No Reservations…

No Reservations… June 30, 2008

I’ve got a back-log of posts that I need to write up and/or finish.  First and foremost, I’ve been meaning to talk about a really good film that I unfortunately missed in theaters but caught on DVD.  Reservation Road features Mark Ruffalo (who can really do no cinematic wrong) and Joaquin Phoenix (take him or leave him) as two fathers whose lives become increasingly tangled after a fatal hit-and-run accident.Dwight Arno (Ruffalo) and Ethan Learner (Phoenix) live in a small Connecticut town, and as the film opens, Dwight is at a Red Sox game with his son, Lucas, while Ethan watches his son, Josh, play in a music recital. As they leave their respective family outings, we quickly realize that the two are destined to connect. As Ethan stops for gas, Josh gets out of the car to release some fireflies that he had captured earlier. Dwight just happens to be speeding around this same gas station, drops his cell phone, swerves into on-coming traffic as he picks it up, and veers back into the shoulder of the road, striking and killing Josh. Rather than stopping, Dwight speeds off and hides his SUV in his garage. The majority of the film follows Dwight as he copes with his guilt and Ethan as he copes with his grief. Ethan quickly takes the initiative to find his son’s killer as he believes the police have lost interest in his case. He visits chat rooms and online communities of victims of hit-and-run accidents whose members only fuel his vendetta.
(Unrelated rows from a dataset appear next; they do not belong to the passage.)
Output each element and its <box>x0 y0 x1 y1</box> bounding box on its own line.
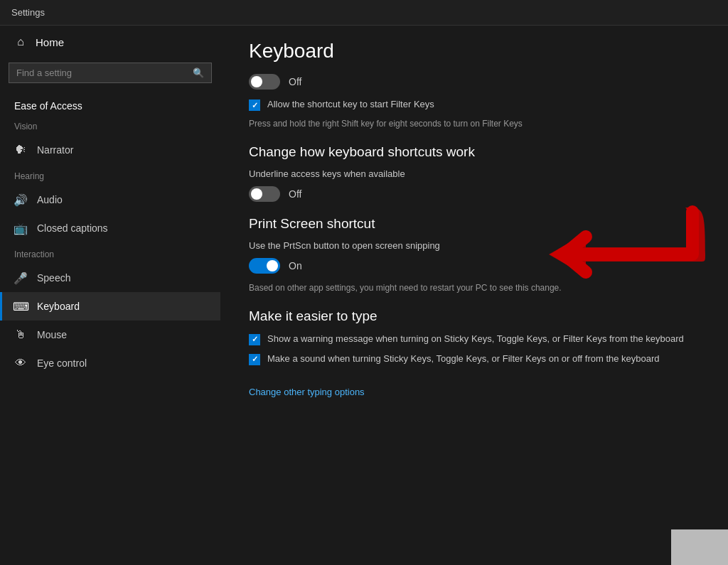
sidebar-item-closed-captions[interactable]: 📺 Closed captions <box>0 214 220 242</box>
eye-control-icon: 👁 <box>14 357 27 370</box>
narrator-label: Narrator <box>37 144 73 156</box>
filter-keys-checkbox[interactable] <box>249 99 260 111</box>
home-icon: ⌂ <box>14 36 27 48</box>
mouse-icon: 🖱 <box>14 328 27 341</box>
ease-of-access-label: Ease of Access <box>0 95 220 114</box>
closed-captions-label: Closed captions <box>37 222 108 234</box>
filter-keys-toggle-row: Off <box>249 74 700 90</box>
sidebar-item-eye-control[interactable]: 👁 Eye control <box>0 349 220 377</box>
checkbox2[interactable] <box>249 354 260 365</box>
print-screen-container: Use the PrtScn button to open screen sni… <box>249 240 700 274</box>
typing-options-link[interactable]: Change other typing options <box>249 387 365 397</box>
sidebar-item-mouse[interactable]: 🖱 Mouse <box>0 321 220 349</box>
mouse-label: Mouse <box>37 329 67 340</box>
narrator-icon: 🗣 <box>14 144 27 156</box>
filter-keys-toggle[interactable] <box>249 74 280 90</box>
search-box[interactable]: 🔍 <box>9 63 212 83</box>
sidebar-item-speech[interactable]: 🎤 Speech <box>0 264 220 292</box>
sidebar: ⌂ Home 🔍 Ease of Access Vision 🗣 Narrato… <box>0 26 220 565</box>
home-label: Home <box>36 36 64 48</box>
audio-label: Audio <box>37 194 63 205</box>
content-area: Keyboard Off Allow the shortcut key to s… <box>220 26 728 565</box>
keyboard-icon: ⌨ <box>14 300 27 313</box>
closed-captions-icon: 📺 <box>14 222 27 235</box>
underline-toggle[interactable] <box>249 186 280 202</box>
checkbox1-row: Show a warning message when turning on S… <box>249 333 700 345</box>
vision-section-label: Vision <box>0 114 220 136</box>
eye-control-label: Eye control <box>37 357 87 369</box>
search-input[interactable] <box>16 68 193 78</box>
hearing-section-label: Hearing <box>0 164 220 185</box>
checkbox2-label: Make a sound when turning Sticky Keys, T… <box>267 353 660 365</box>
underline-toggle-label: Off <box>289 188 301 200</box>
checkbox1[interactable] <box>249 334 260 345</box>
sidebar-item-narrator[interactable]: 🗣 Narrator <box>0 136 220 164</box>
checkbox1-label: Show a warning message when turning on S… <box>267 333 684 345</box>
sidebar-item-audio[interactable]: 🔊 Audio <box>0 185 220 214</box>
sidebar-item-keyboard[interactable]: ⌨ Keyboard <box>0 292 220 321</box>
speech-icon: 🎤 <box>14 271 27 284</box>
interaction-section-label: Interaction <box>0 242 220 264</box>
easier-type-section-title: Make it easier to type <box>249 308 700 324</box>
underline-toggle-row: Off <box>249 186 700 202</box>
underline-label: Underline access keys when available <box>249 168 700 179</box>
checkbox2-row: Make a sound when turning Sticky Keys, T… <box>249 353 700 365</box>
print-screen-toggle-label: On <box>289 260 302 271</box>
filter-keys-checkbox-label: Allow the shortcut key to start Filter K… <box>267 98 434 111</box>
speech-label: Speech <box>37 272 70 284</box>
page-title: Keyboard <box>249 40 700 63</box>
audio-icon: 🔊 <box>14 193 27 206</box>
print-screen-toggle-row: On <box>249 258 700 274</box>
print-screen-section-title: Print Screen shortcut <box>249 216 700 232</box>
corner-thumbnail <box>671 529 728 565</box>
shortcuts-section-title: Change how keyboard shortcuts work <box>249 144 700 160</box>
filter-keys-toggle-label: Off <box>289 76 301 87</box>
title-bar: Settings <box>0 0 728 26</box>
print-screen-note: Based on other app settings, you might n… <box>249 282 700 294</box>
filter-keys-description: Press and hold the right Shift key for e… <box>249 118 700 130</box>
title-bar-label: Settings <box>11 7 45 18</box>
filter-keys-checkbox-row: Allow the shortcut key to start Filter K… <box>249 98 700 111</box>
search-icon: 🔍 <box>193 68 204 78</box>
keyboard-label: Keyboard <box>37 301 80 312</box>
print-screen-label: Use the PrtScn button to open screen sni… <box>249 240 700 251</box>
print-screen-toggle[interactable] <box>249 258 280 274</box>
sidebar-item-home[interactable]: ⌂ Home <box>0 26 220 58</box>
Dwight and Ethan’s coincidental connections begin to catch up to them and lead to Ethan’s unraveling of the case. Dwight’s ex-wife just happens to be Ethan’s daughter’s music teacher. When Ethan visits her house to pick up Emma, he sees a picture of Dwight and Lucas standing in front of a grill-guarded SUV which Dwight no longer drives. Ethan quickly recognizes Dwight because, in pursuing a lawyer for his case, he just happened to pick Dwight’s firm who assigned Dwight to the case.
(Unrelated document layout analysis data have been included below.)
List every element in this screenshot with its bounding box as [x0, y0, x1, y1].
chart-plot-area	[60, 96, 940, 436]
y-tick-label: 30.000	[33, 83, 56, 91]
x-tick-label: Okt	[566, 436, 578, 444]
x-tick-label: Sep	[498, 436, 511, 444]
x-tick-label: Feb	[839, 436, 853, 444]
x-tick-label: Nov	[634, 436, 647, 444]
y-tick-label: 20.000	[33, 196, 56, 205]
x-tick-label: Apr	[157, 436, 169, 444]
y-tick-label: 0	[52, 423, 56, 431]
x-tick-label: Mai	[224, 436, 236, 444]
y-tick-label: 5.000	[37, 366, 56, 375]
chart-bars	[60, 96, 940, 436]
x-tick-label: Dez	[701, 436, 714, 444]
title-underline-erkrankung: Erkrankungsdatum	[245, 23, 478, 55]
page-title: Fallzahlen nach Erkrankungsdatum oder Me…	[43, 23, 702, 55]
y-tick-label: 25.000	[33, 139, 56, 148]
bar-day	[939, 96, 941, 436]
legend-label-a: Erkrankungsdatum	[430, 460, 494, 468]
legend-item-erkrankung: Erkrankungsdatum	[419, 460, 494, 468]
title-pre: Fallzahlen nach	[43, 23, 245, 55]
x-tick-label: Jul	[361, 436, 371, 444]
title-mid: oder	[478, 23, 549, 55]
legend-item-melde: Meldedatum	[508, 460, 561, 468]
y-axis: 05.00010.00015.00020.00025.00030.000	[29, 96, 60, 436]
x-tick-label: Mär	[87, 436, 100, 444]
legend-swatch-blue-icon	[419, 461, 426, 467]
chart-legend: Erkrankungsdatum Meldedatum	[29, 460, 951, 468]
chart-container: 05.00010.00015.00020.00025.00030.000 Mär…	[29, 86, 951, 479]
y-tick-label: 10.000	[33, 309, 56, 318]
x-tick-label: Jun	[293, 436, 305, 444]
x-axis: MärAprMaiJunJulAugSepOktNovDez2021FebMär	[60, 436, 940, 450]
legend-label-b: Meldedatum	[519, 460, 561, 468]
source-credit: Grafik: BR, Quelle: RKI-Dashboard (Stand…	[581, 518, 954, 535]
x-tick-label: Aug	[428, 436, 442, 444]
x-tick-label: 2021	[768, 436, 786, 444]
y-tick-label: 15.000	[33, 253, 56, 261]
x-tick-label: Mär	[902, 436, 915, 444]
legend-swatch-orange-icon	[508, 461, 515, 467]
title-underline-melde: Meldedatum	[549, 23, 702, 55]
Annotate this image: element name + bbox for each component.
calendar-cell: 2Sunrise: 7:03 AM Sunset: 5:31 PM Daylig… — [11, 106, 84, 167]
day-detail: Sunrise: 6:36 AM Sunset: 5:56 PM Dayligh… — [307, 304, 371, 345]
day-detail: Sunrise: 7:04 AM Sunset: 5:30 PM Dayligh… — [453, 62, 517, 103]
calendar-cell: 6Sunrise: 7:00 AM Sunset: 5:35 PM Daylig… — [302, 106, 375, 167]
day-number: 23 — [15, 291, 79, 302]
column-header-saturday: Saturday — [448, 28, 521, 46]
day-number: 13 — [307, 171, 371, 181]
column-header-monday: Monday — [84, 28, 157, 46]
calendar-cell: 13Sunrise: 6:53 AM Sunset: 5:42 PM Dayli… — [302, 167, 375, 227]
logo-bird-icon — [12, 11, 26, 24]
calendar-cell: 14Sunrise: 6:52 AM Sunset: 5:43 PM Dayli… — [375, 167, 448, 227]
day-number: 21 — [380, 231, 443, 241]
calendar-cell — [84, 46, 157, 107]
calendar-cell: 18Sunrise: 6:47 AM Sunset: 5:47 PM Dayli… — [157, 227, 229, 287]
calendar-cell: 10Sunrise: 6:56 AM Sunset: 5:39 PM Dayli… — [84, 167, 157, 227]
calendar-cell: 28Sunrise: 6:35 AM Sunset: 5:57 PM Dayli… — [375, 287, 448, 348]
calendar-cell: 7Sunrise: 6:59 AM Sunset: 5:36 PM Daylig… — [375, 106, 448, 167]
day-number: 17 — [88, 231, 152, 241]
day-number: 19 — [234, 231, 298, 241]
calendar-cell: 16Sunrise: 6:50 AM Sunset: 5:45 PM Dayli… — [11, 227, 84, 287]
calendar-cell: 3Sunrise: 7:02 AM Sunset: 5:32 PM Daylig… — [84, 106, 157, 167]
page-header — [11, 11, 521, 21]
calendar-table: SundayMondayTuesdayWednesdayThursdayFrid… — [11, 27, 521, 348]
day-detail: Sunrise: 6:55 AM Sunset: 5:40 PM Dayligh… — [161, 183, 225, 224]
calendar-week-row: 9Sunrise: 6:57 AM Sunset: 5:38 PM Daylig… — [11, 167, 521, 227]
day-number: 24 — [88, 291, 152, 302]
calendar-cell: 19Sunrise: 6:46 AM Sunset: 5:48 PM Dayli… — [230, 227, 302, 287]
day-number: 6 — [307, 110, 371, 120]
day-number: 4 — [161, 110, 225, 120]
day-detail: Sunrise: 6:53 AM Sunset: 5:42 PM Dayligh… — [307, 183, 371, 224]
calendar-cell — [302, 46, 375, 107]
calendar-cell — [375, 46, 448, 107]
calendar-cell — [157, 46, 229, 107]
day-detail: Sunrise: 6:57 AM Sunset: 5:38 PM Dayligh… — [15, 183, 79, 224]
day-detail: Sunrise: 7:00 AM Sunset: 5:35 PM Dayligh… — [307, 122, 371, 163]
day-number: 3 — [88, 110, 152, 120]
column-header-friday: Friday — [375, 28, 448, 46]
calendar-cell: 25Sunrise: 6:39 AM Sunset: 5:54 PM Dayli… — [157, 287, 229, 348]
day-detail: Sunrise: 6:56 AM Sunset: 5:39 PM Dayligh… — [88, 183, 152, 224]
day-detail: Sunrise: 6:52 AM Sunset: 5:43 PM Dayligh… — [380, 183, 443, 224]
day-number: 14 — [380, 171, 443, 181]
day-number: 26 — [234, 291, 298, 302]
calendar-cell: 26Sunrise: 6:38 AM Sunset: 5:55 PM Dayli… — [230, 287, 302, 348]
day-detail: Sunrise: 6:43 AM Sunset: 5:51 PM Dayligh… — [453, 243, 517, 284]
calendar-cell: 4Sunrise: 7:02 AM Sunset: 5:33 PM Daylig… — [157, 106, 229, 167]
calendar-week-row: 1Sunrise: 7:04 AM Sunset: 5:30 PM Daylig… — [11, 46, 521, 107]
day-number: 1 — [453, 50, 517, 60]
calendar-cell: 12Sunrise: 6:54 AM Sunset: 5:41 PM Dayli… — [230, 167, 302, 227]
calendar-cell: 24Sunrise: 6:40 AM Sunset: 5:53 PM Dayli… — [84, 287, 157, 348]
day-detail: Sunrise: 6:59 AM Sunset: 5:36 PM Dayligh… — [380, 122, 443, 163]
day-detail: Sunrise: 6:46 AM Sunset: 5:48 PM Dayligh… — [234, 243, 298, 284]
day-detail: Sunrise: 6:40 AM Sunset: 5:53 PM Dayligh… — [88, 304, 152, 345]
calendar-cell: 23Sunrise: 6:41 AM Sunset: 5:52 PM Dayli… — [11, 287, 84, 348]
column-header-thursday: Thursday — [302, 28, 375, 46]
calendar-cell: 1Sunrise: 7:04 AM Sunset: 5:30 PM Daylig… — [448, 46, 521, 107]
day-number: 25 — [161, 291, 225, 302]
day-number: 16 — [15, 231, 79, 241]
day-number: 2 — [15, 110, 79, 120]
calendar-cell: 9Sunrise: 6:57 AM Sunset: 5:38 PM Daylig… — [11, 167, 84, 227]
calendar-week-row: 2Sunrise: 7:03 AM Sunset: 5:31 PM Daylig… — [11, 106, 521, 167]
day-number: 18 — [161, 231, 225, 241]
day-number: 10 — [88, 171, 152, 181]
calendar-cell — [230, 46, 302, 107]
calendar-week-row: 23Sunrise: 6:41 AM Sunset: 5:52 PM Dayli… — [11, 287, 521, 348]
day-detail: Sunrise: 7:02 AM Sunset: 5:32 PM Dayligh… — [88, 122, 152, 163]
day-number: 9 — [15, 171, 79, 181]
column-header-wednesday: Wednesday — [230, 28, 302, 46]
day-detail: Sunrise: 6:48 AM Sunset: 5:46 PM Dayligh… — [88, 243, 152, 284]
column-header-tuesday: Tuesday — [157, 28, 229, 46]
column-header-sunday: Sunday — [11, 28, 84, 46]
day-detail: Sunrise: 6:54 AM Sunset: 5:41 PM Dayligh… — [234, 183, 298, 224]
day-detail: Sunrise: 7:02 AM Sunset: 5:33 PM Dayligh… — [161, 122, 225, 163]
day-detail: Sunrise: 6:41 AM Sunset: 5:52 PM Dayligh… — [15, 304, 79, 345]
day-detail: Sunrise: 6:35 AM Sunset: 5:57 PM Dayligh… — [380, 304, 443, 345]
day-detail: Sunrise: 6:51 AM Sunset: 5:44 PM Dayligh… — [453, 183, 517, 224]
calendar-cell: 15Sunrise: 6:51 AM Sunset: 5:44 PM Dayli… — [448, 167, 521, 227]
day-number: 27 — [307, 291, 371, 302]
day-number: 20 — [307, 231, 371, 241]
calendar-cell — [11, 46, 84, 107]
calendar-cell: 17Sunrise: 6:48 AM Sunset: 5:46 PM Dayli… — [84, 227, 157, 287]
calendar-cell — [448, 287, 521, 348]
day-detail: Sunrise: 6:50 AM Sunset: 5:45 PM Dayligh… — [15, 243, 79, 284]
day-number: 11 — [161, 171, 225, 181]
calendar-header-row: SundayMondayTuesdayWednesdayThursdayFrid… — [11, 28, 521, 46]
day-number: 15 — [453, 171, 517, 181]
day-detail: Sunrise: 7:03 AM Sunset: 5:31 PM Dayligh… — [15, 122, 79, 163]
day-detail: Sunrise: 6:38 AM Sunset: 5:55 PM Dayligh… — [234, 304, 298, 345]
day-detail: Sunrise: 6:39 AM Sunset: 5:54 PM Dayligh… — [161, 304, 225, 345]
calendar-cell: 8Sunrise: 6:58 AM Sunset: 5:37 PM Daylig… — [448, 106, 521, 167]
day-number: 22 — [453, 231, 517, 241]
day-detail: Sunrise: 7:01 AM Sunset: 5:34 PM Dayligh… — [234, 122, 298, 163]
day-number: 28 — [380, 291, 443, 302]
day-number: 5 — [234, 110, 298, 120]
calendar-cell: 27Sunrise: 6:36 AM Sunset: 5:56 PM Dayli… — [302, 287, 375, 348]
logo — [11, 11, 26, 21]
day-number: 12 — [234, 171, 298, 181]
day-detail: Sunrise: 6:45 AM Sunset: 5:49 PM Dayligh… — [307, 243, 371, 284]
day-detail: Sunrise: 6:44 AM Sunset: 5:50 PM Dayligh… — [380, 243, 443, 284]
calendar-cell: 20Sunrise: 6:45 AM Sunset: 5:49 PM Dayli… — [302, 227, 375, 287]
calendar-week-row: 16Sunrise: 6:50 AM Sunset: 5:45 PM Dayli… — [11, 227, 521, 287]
Ethan purchases a pistol and sets out for revenge. He kidnaps Dwight and drives him out to the middle of nowhere. Just as he is about to pull the trigger, Dwight wrests the pistol away from Ethan and begins to weep. He puts the barrel of the gun to his head and begins to sob. “Is this what you want,” he asks Ethan. “Tell me to pull the trigger, and I’ll do it because I’m dead already.” Dwight’s guilt finally overcomes him, and he collapses into a weeping, apologetic heap on the ground. The film ends as Lucas watches Dwight’s taped confession.
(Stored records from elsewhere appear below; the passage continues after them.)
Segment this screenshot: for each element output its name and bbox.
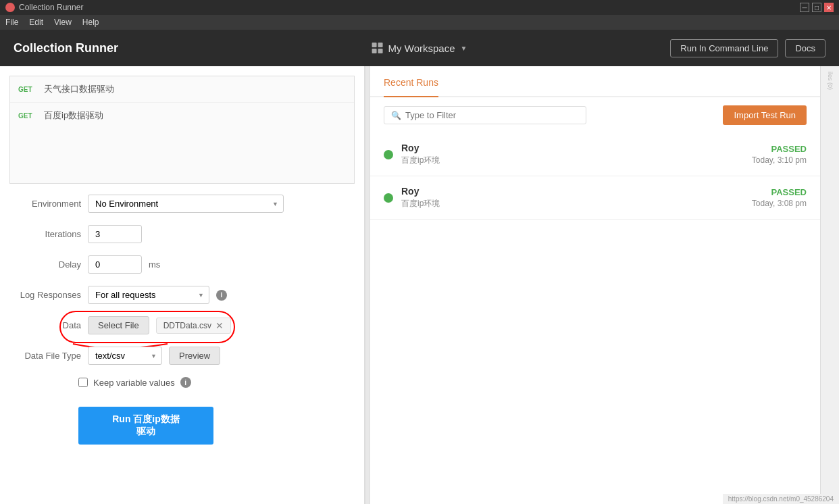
- menu-file[interactable]: File: [5, 18, 18, 27]
- request-list: GET 天气接口数据驱动 GET 百度ip数据驱动: [9, 76, 355, 184]
- run-status-dot: [384, 150, 393, 159]
- recent-runs-tab[interactable]: Recent Runs: [384, 77, 438, 97]
- preview-button[interactable]: Preview: [169, 347, 220, 365]
- data-file-type-row: Data File Type text/csv application/json…: [14, 347, 351, 365]
- window-controls: ─ □ ✕: [800, 3, 834, 12]
- workspace-selector[interactable]: My Workspace ▼: [372, 43, 467, 54]
- keep-variable-row: Keep variable values i: [0, 377, 364, 388]
- request-name: 百度ip数据驱动: [44, 109, 103, 122]
- request-item: GET 天气接口数据驱动: [10, 76, 354, 103]
- log-label: Log Responses: [14, 290, 81, 300]
- delay-row: Delay ms: [14, 255, 351, 274]
- run-entry[interactable]: Roy 百度ip环境 PASSED Today, 3:08 pm: [370, 176, 820, 220]
- menu-view[interactable]: View: [54, 18, 72, 27]
- run-btn-container: Run 百度ip数据驱动: [0, 400, 364, 445]
- app-icon: [5, 3, 15, 12]
- run-entry[interactable]: Roy 百度ip环境 PASSED Today, 3:10 pm: [370, 133, 820, 176]
- iterations-input[interactable]: [88, 225, 142, 243]
- menu-edit[interactable]: Edit: [29, 18, 43, 27]
- log-select-wrapper: For all requests For failed requests Non…: [88, 286, 209, 304]
- run-name: Roy: [401, 186, 744, 197]
- request-name: 天气接口数据驱动: [44, 83, 114, 95]
- run-status-dot: [384, 193, 393, 203]
- run-sub: 百度ip环境: [401, 155, 744, 166]
- sidebar-peek-text: iles (0): [827, 72, 834, 90]
- close-btn[interactable]: ✕: [824, 3, 834, 12]
- data-file-type-wrapper: text/csv application/json: [88, 347, 162, 365]
- recent-runs-header: Recent Runs: [370, 66, 820, 97]
- run-sub: 百度ip环境: [401, 198, 744, 209]
- select-file-button[interactable]: Select File: [88, 316, 149, 334]
- run-time: Today, 3:10 pm: [752, 155, 807, 165]
- header-actions: Run In Command Line Docs: [670, 39, 825, 57]
- run-time: Today, 3:08 pm: [752, 199, 807, 208]
- delay-input[interactable]: [88, 255, 142, 274]
- search-icon: 🔍: [391, 111, 401, 120]
- chevron-down-icon: ▼: [461, 45, 467, 52]
- delay-label: Delay: [14, 259, 81, 270]
- data-label: Data: [14, 320, 81, 330]
- environment-label: Environment: [14, 199, 81, 209]
- keep-variable-checkbox[interactable]: [78, 378, 88, 387]
- data-file-type-label: Data File Type: [14, 351, 81, 361]
- minimize-btn[interactable]: ─: [800, 3, 809, 12]
- keep-variable-label: Keep variable values: [93, 378, 175, 388]
- title-bar-text: Collection Runner: [19, 3, 800, 12]
- method-badge: GET: [18, 112, 37, 120]
- log-info-icon[interactable]: i: [216, 290, 227, 301]
- right-panel: Recent Runs 🔍 Import Test Run Roy 百度ip环境…: [370, 66, 820, 504]
- scroll-divider: [365, 66, 370, 504]
- menu-bar: File Edit View Help: [0, 15, 839, 30]
- run-status: PASSED Today, 3:10 pm: [752, 144, 807, 165]
- run-name: Roy: [401, 143, 744, 153]
- app-title: Collection Runner: [14, 41, 149, 55]
- left-panel: GET 天气接口数据驱动 GET 百度ip数据驱动 Environment No…: [0, 66, 365, 504]
- data-file-type-select[interactable]: text/csv application/json: [88, 347, 162, 365]
- ms-label: ms: [149, 259, 160, 270]
- workspace-label: My Workspace: [388, 43, 455, 54]
- run-button[interactable]: Run 百度ip数据驱动: [78, 407, 213, 445]
- method-badge: GET: [18, 86, 37, 93]
- search-box: 🔍: [384, 106, 586, 124]
- menu-help[interactable]: Help: [82, 18, 99, 27]
- main-layout: GET 天气接口数据驱动 GET 百度ip数据驱动 Environment No…: [0, 66, 839, 504]
- run-status: PASSED Today, 3:08 pm: [752, 187, 807, 208]
- environment-select-wrapper: No Environment: [88, 195, 284, 213]
- import-test-run-button[interactable]: Import Test Run: [723, 105, 807, 125]
- file-name: DDTData.csv: [163, 321, 211, 330]
- runs-toolbar: 🔍 Import Test Run: [370, 97, 820, 133]
- data-row: Data Select File DDTData.csv ✕: [14, 316, 351, 334]
- maximize-btn[interactable]: □: [812, 3, 821, 12]
- app-header: Collection Runner My Workspace ▼ Run In …: [0, 30, 839, 66]
- file-remove-icon[interactable]: ✕: [215, 321, 224, 330]
- run-info: Roy 百度ip环境: [401, 143, 744, 166]
- run-info: Roy 百度ip环境: [401, 186, 744, 209]
- file-badge: DDTData.csv ✕: [156, 318, 231, 334]
- iterations-row: Iterations: [14, 225, 351, 243]
- keep-variable-info-icon[interactable]: i: [180, 377, 191, 388]
- log-select[interactable]: For all requests For failed requests Non…: [88, 286, 209, 304]
- right-sidebar: iles (0): [820, 66, 839, 504]
- environment-row: Environment No Environment: [14, 195, 351, 213]
- form-section: Environment No Environment Iterations De…: [0, 184, 364, 377]
- search-input[interactable]: [405, 110, 579, 120]
- bottom-url: https://blog.csdn.net/m0_45286204: [723, 494, 839, 504]
- grid-icon: [372, 43, 383, 53]
- log-responses-row: Log Responses For all requests For faile…: [14, 286, 351, 304]
- run-command-line-button[interactable]: Run In Command Line: [670, 39, 778, 57]
- title-bar: Collection Runner ─ □ ✕: [0, 0, 839, 15]
- environment-select[interactable]: No Environment: [88, 195, 284, 213]
- iterations-label: Iterations: [14, 229, 81, 239]
- request-item: GET 百度ip数据驱动: [10, 103, 354, 128]
- run-passed-label: PASSED: [752, 144, 807, 154]
- docs-button[interactable]: Docs: [785, 39, 825, 57]
- run-passed-label: PASSED: [752, 187, 807, 197]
Jonathan Rosenbaum, film critic par excellence, from The Chicago Reader put it most succinctly, “The setup is more than a little far-fetched, but the real meat of this film is moral paradox: how the lawyer, eaten up by guilt, becomes a better father to his own son while the professor ultimately neglects his daughter and wife (Jennifer Connelly) in his obsessive pursuit. For the film to work (and for me it did), we have to shift our sympathy gradually from the professor to the lawyer.”  For me, this just exhibits one of the most effective characteristics of film…it’s ability to elicit this type of sympathy for “wrong-doers” through sustained engagement with the character’s thoughts and emotions when hypothetical discussions simply fall short.  Most critics trashed the film, and while it might take some “logical” shortcuts, the emotional conclusion is certainly a positive payoff.

Reservation Road (102 mins.) is available on DVD and is rated R.